What one of my classmates had dismissed as ‘blob paintings’ suddenly made sense to me. Or if it didn’t, I could have fun wracking my brain, reading up on it to work out what the artist had been trying to say and do.
I have never lost that awe, wonder, excitement of those early days when I discovered Art and Painting.
In the following years I saw each of the Fine Art Department Final Year Shows, gushing profusely over the ideas and work of the students involved.
Going down Memory Lane is not something I like to do: never go back to your past, it’s never as good the second time round. That was my mum’s advice the year after I’d been to Denmark because I wanted to return. Like most mums, she was dead right.
However, there are three things I would love to do again. The Louisiana Museum of Modern Art would be worth a rematch because I barely understood what I was seeing. I was incapable of making a judgement, except for that spectacular first painting, what I now know was a Mondrian.

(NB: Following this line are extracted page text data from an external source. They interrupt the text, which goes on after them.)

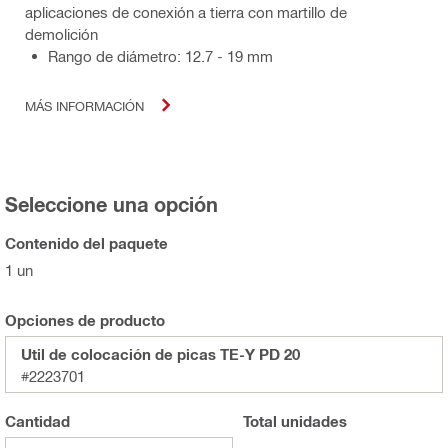
aplicaciones de conexión a tierra con martillo de
demolición
Rango de diámetro: 12.7 - 19 mm
MÁS INFORMACIÓN
Seleccione una opción
Contenido del paquete
1 un
Opciones de producto
Util de colocación de picas TE-Y PD 20
#2223701
Cantidad
Total
unidades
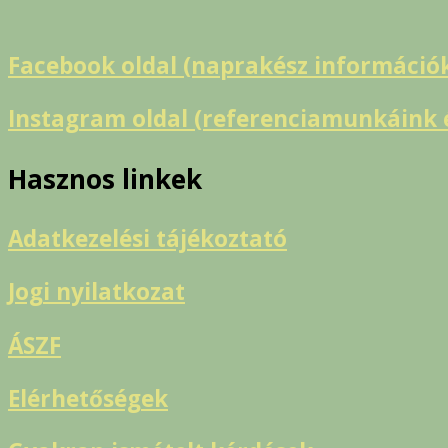
Facebook oldal (naprakész információ
Instagram oldal (referenciamunkáink é
Hasznos linkek
Adatkezelési tájékoztató
Jogi nyilatkozat
ÁSZF
Elérhetőségek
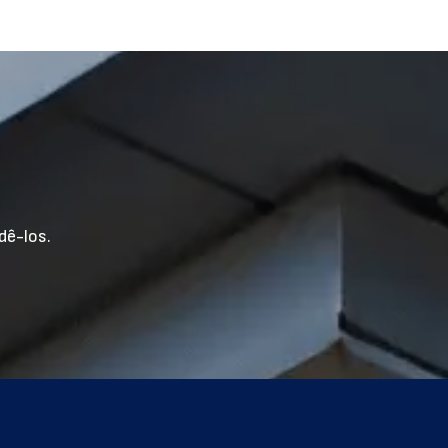
dê-los.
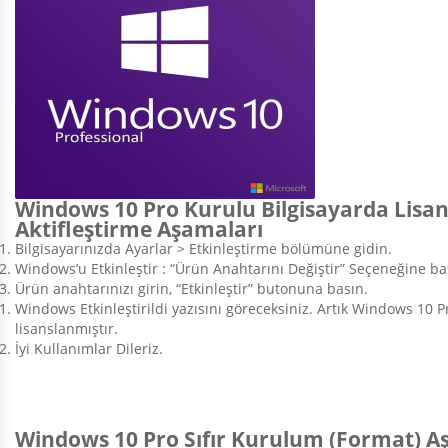
Windows 10 Pro Kurulu Bilgisayarda Lisa
Aktifleştirme Aşamaları
Bilgisayarınızda Ayarlar > Etkinleştirme bölümüne gidin.
Windows’u Etkinleştir : “Ürün Anahtarını Değiştir” Seçeneğine ba
Ürün anahtarınızı girin, “Etkinleştir” butonuna basın.
Windows Etkinleştirildi yazısını göreceksiniz. Artık Windows 10 P
lisanslanmıştır.
İyi Kullanımlar Dileriz.
Windows 10 Pro Sıfır Kurulum (Format) A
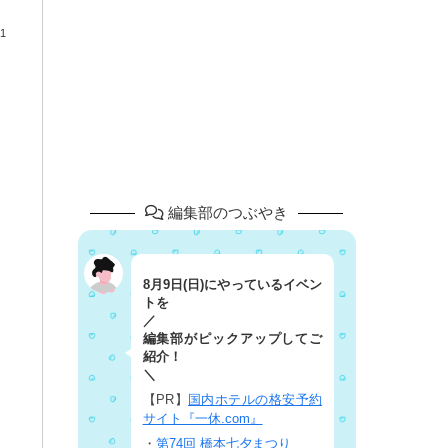
1
編集部のつぶやき
8月9日(日)にやっているイベン
トを
／
編集部がピックアップしてご
紹介！
＼
【PR】
国内ホテルの格安予約
サイト『一休.com』
・
第74回 橋本七夕まつり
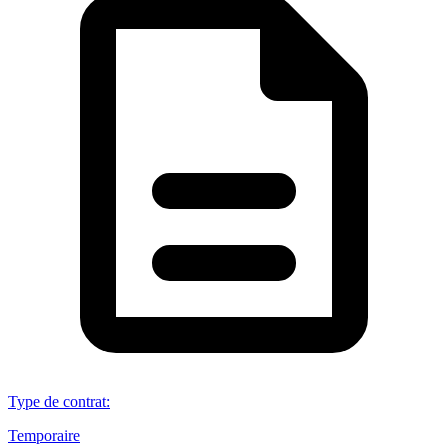
Type de contrat
:
Temporaire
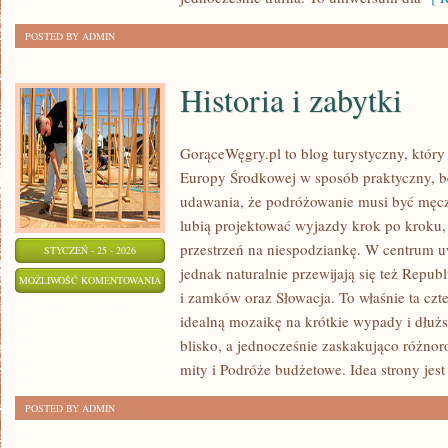
POSTED BY ADMIN
Historia i zabytki
GorąceWęgry.pl to blog turystyczny, który
Europy Środkowej w sposób praktyczny, b
udawania, że podróżowanie musi być męczą
lubią projektować wyjazdy krok po kroku, 
przestrzeń na niespodziankę. W centrum uw
STYCZEŃ - 25 - 2026
jednak naturalnie przewijają się też Repub
HISTORIA
MOŻLIWOŚĆ KOMENTOWANIA
i zamków oraz Słowacja. To właśnie ta czte
I
ZOSTAŁA WYŁĄCZONA
idealną mozaikę na krótkie wypady i dłuższ
ZABYTKI
blisko, a jednocześnie zaskakująco różnor
mity i Podróże budżetowe. Idea strony jest 
POSTED BY ADMIN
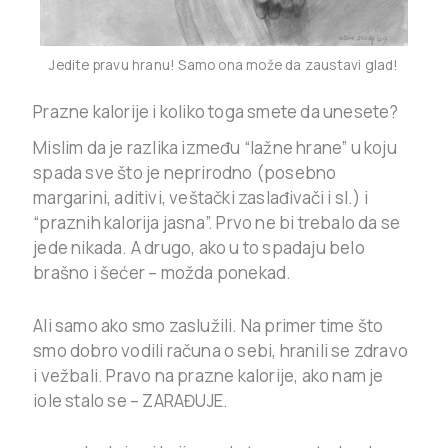
Jedite pravu hranu! Samo ona može da zaustavi glad!
Prazne kalorije i koliko toga smete da unesete?
Mislim da je razlika između “lažne hrane” u koju
spada sve što je neprirodno (posebno
margarini, aditivi, veštački zaslađivači i sl.) i
“praznih kalorija jasna”. Prvo ne bi trebalo da se
jede nikada. A drugo, ako u to spadaju belo
brašno i šećer – možda ponekad.
Ali samo ako smo zaslužili. Na primer time što
smo dobro vodili računa o sebi, hranili se zdravo
i vežbali. Pravo na prazne kalorije, ako nam je
iole stalo se – ZARAĐUJE.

Roskilde Cathedral too, deserves a second look. Not simply to see that chapel, remember its name and take in the effect of something I can now better understand. But to take in the whole building that I couldn’t appreciate when I first saw it.
Finally, I would revisit the Danish Royal Ballet. Like many of my compatriots in that week, I was horrified to be told we would be seeing a performance of Romeo and Juliet. A…a…ballet!!! Booooorrrrrinnnng!!!!!
I was the only one of them to stay after the interval. Watching the dancers, how they moved in flawless keeping to that music; their athleticism, the beauty of the music and choreography, how the two blended into one sinuous vision…I was moved like never before and barely since.